A l’aube d’un week-end une fois encore bien pauvre en sport automobile, Speed Action reprend le cours de ses interviews dans le cadre de la rubrique ‘C’est quand qu’on va où ?’ Et c’est un pilote qui fait cette fois le point sur la situation du sport auto en ces temps troublés. Pas n’importe lequel, puisque crise sanitaire oblige, Adrian Fernémont reste le dernier Champion de Belgique des Rallyes en date. Un titre conquis en 2019.
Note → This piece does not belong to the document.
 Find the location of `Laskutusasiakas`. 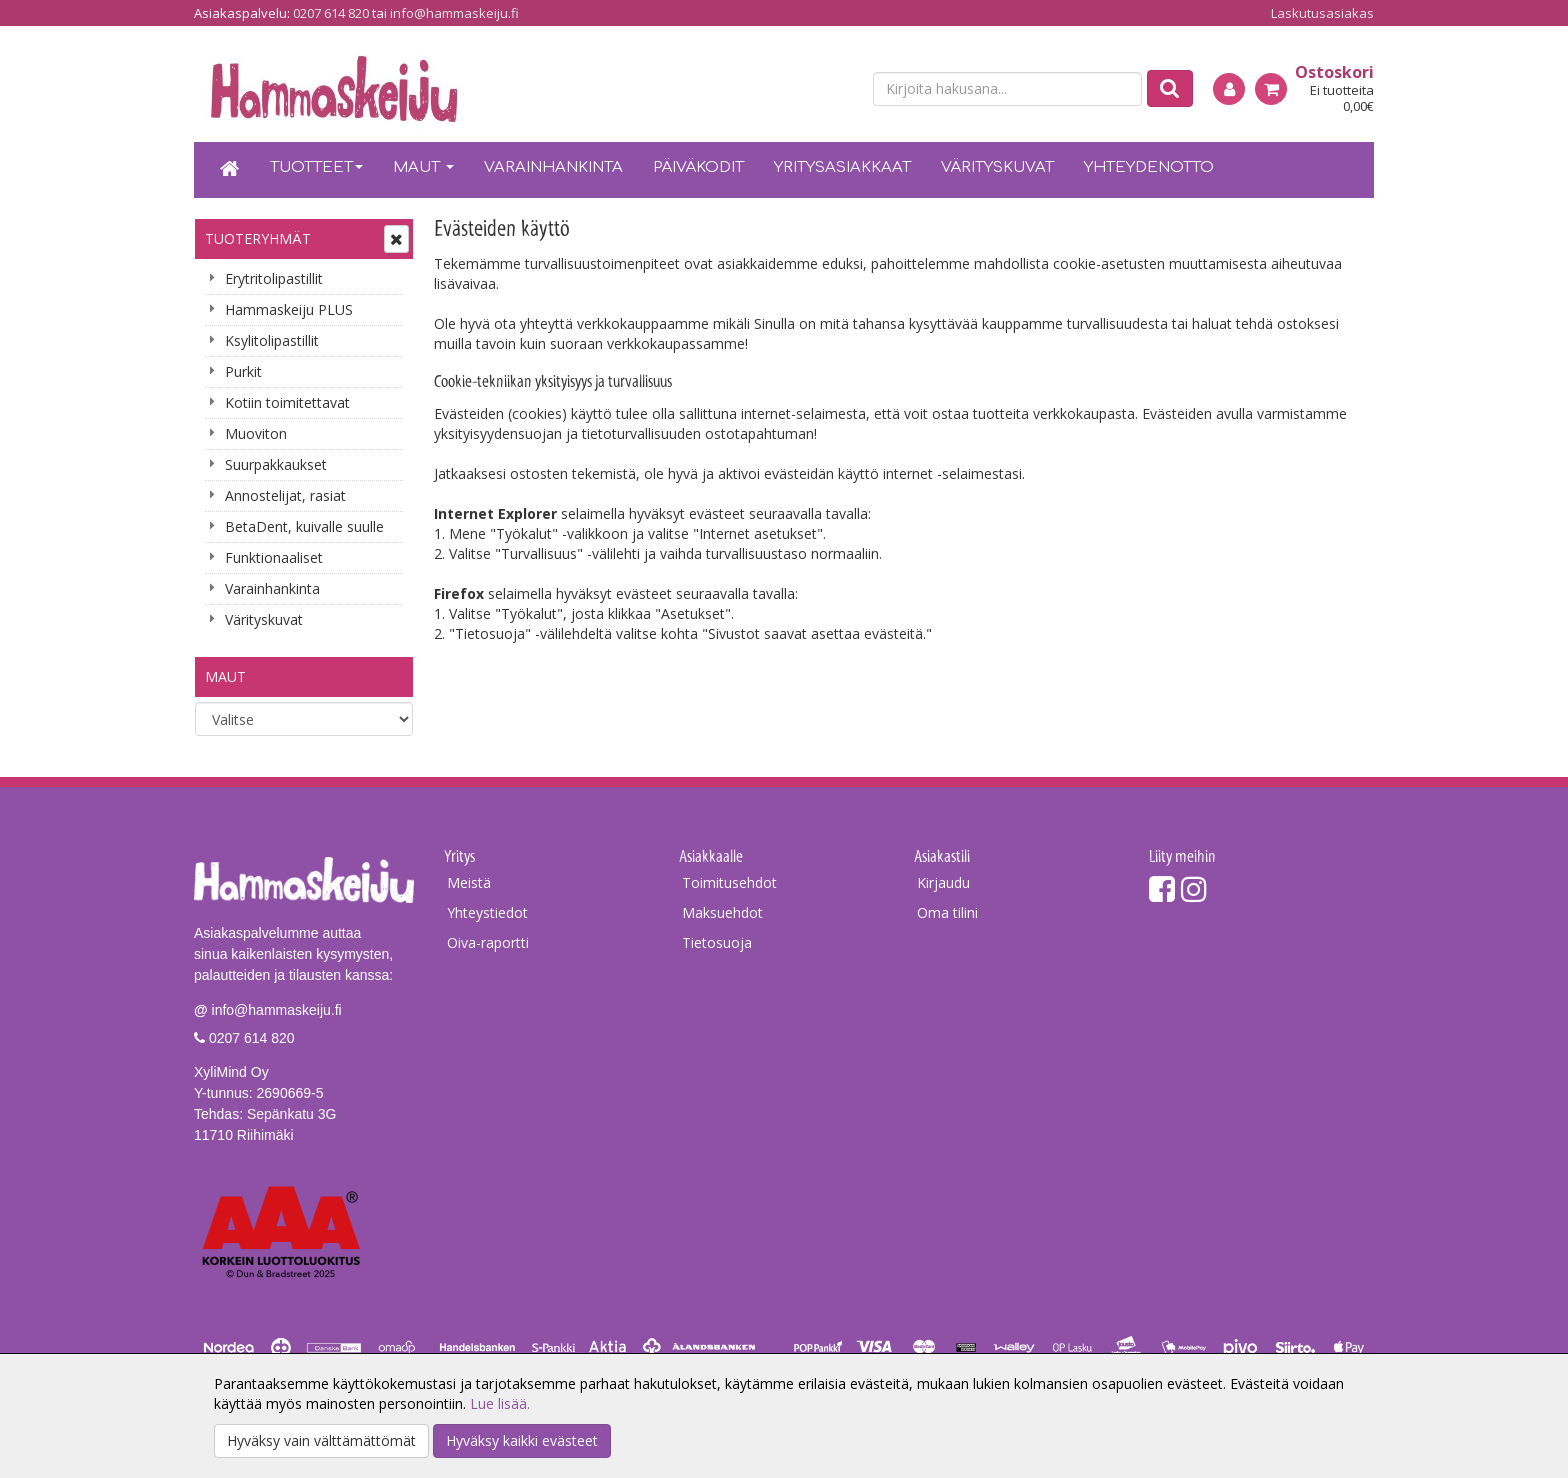 Laskutusasiakas is located at coordinates (1322, 13).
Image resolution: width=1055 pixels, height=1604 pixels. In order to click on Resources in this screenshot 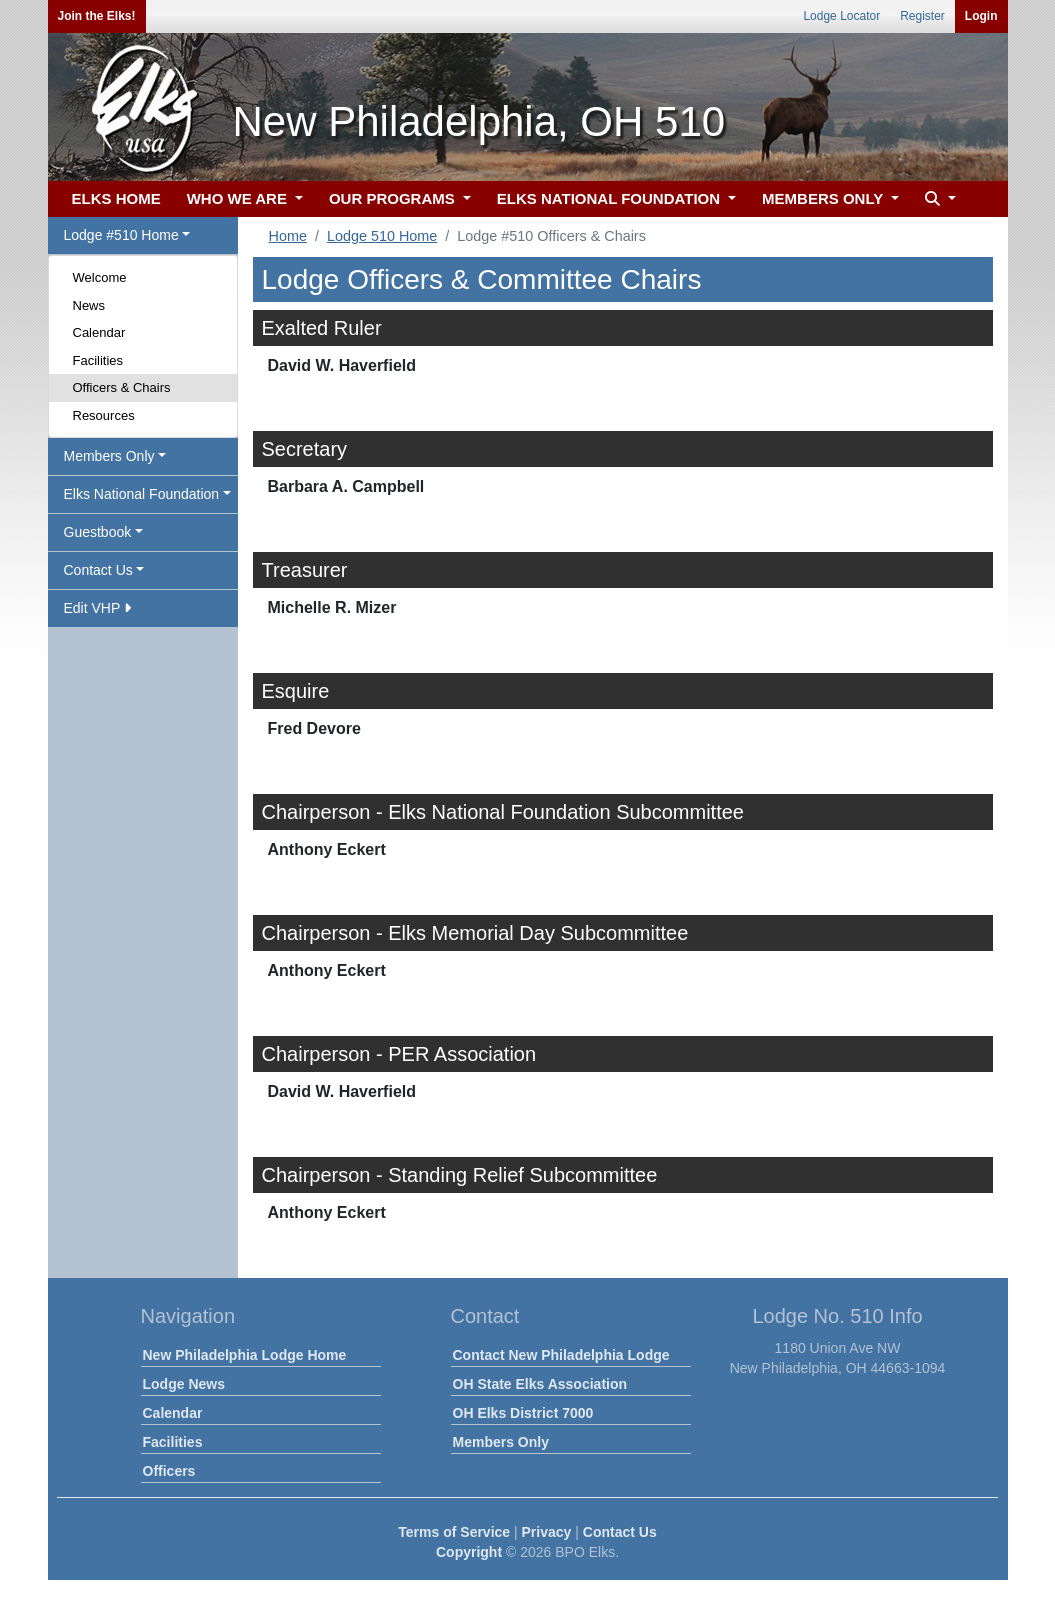 , I will do `click(104, 415)`.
Comme bien d’autres, Fernémont a connu une année sportive 2020 assez calme, disputant seulement deux rallyes non sans remporter la victoire en ‘BRC’ au terme de l’Aarova Rally à Audenarde. "Une telle saison aussi peu fournie n’a pas que des désavantages, sourit d’entrée de jeu Adrian. Avec seulement deux courses disputées, j’ai pu conserver des liquidités en vue de la saison 2021. Et puis, d’un point de vue familial, c’était top ! Cela fait dix ans que je consacre énormément de temps et d’énergie au sport auto, et là, j’ai pu passer du temps avec mes deux filles en bas âge. Il a fallu changer les habitudes, mais ce n’était pas déplaisant, d’autant que professionnellement, mon job au service maintenance de la SNCB n’a pas souffert de la crise sanitaire…"
D’un point de vue sportif, le son de cloche est passablement différent… "Ah ça, les prochains mois vont être compliqués, c’est sûr !, poursuit le Champion de Belgique. A dire vrai, je me vois assez mal téléphoner à certains de mes partenaires habituels pour leur demander de nouveaux efforts. Prenons l’exemple de cette bijouterie située dans le village où je suis né. Elle est restée fermée plusieurs mois, et je n’imagine pas vraiment ses responsables prêts à m’aider davantage. Une situation qui perdurera encore de nombreux mois, je le crains…"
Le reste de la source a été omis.